* **EXERCISE PROMPT**
Exactly the lines below from the line with "d Fahrspaß einen" through the line with "отправил ее своей" must make up the answer, both ends included and pictures left out.

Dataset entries

- Opening Delimiter -

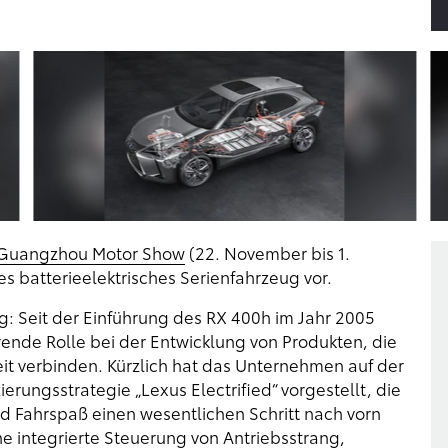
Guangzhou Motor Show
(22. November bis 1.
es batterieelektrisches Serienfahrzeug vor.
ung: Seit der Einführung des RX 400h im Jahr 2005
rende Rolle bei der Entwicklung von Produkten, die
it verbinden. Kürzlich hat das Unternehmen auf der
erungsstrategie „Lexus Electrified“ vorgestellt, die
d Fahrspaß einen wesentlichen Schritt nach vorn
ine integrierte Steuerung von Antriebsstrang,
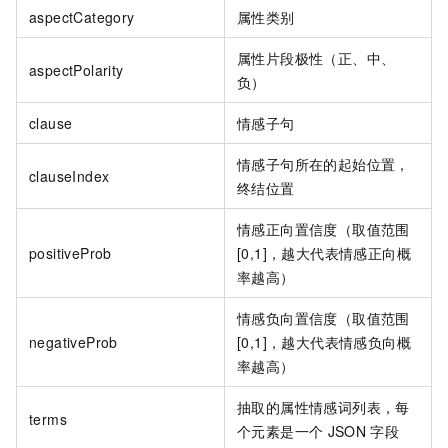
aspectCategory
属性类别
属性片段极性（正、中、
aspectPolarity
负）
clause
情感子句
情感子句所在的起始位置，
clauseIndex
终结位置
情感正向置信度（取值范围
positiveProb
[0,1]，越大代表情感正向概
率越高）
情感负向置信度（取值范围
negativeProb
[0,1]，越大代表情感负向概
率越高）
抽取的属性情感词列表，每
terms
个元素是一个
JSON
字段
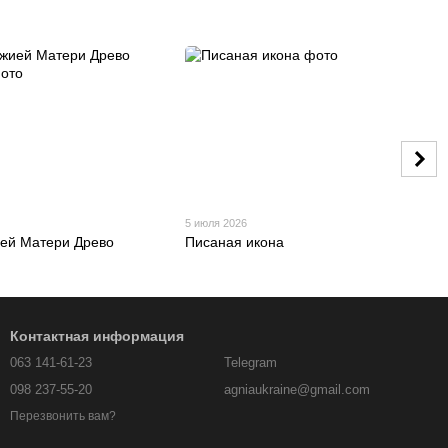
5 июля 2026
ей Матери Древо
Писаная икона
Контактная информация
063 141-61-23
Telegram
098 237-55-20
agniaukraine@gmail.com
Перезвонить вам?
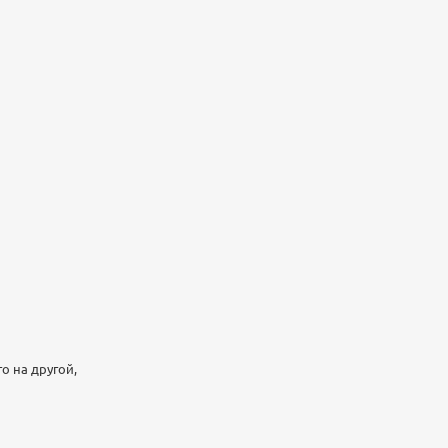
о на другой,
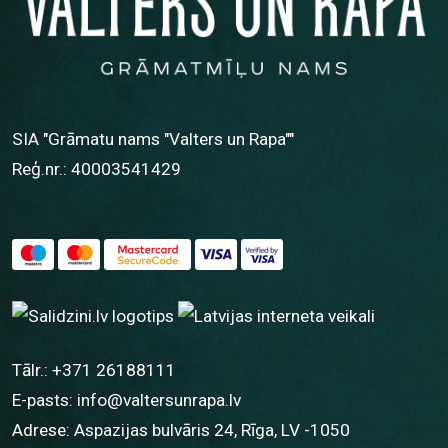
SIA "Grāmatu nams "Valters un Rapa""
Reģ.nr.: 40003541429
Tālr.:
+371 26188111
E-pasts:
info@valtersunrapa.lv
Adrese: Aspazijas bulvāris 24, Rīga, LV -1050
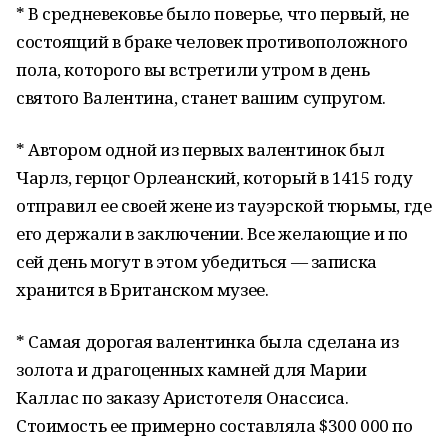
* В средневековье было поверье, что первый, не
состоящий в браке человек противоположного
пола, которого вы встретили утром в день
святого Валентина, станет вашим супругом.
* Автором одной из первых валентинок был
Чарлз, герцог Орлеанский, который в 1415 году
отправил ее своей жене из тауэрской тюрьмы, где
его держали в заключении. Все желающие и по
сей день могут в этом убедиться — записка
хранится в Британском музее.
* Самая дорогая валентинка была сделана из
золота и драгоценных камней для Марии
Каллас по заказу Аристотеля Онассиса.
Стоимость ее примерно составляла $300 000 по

- Closing Delimiter -

* **EXERCISE ANSWER**
d Fahrspaß einen wesentlichen Schritt nach vorn
ine integrierte Steuerung von Antriebsstrang,
aspectCategory
属性类别
属性片段极性（正、中、
aspectPolarity
负）
clause
情感子句
情感子句所在的起始位置，
clauseIndex
终结位置
情感正向置信度（取值范围
positiveProb
[0,1]，越大代表情感正向概
率越高）
情感负向置信度（取值范围
negativeProb
[0,1]，越大代表情感负向概
率越高）
抽取的属性情感词列表，每
terms
个元素是一个
JSON
字段
5 июля 2026
ей Матери Древо
Писаная икона
Контактная информация
063 141-61-23
Telegram
098 237-55-20
agniaukraine@gmail.com
Перезвонить вам?
о на другой,
SIA "Grāmatu nams "Valters un Rapa""
Reģ.nr.: 40003541429
Tālr.:
+371 26188111
E-pasts:
info@valtersunrapa.lv
Adrese: Aspazijas bulvāris 24, Rīga, LV -1050
* В средневековье было поверье, что первый, не
состоящий в браке человек противоположного
пола, которого вы встретили утром в день
святого Валентина, станет вашим супругом.
* Автором одной из первых валентинок был
Чарлз, герцог Орлеанский, который в 1415 году
отправил ее своей жене из тауэрской тюрьмы, где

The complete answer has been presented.